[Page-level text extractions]
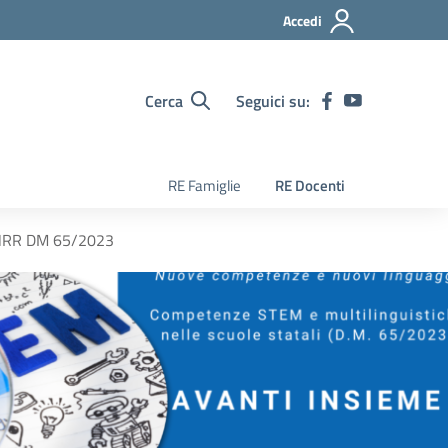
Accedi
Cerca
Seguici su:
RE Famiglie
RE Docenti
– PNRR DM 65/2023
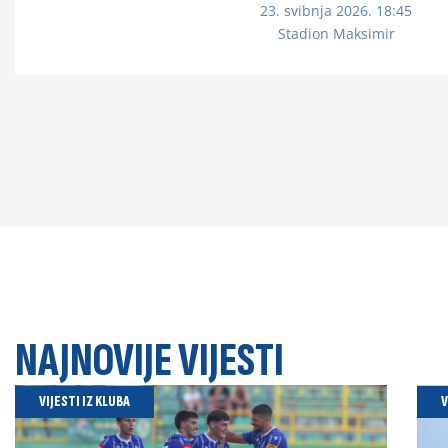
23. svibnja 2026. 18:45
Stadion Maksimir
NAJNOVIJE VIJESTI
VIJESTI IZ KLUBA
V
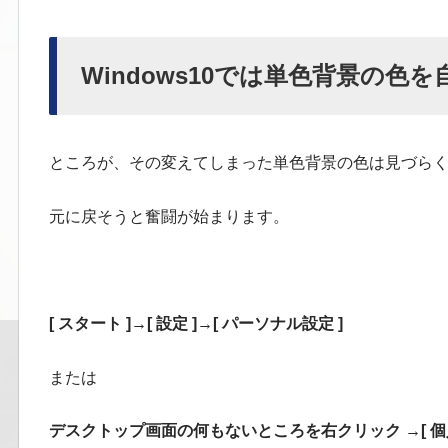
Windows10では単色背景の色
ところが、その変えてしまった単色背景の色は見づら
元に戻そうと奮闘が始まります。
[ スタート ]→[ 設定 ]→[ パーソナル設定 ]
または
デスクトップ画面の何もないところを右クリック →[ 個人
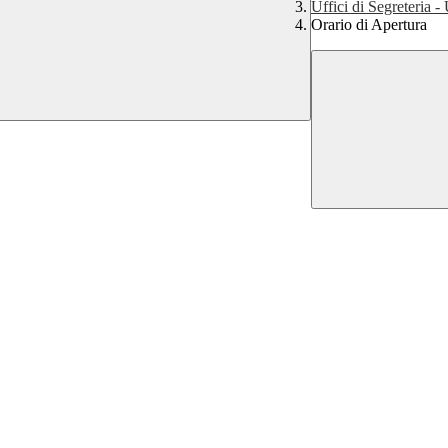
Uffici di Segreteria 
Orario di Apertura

...

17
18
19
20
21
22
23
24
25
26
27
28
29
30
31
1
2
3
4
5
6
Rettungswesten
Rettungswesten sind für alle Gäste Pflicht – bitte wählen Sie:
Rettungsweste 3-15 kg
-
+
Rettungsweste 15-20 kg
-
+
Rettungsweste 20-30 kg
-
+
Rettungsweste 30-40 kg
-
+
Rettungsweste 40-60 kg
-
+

Exercise description: Among the records above, find the lines that contain "VIJESTI" and copy every one.

Task answer:
NAJNOVIJE VIJESTI
VIJESTI IZ KLUBA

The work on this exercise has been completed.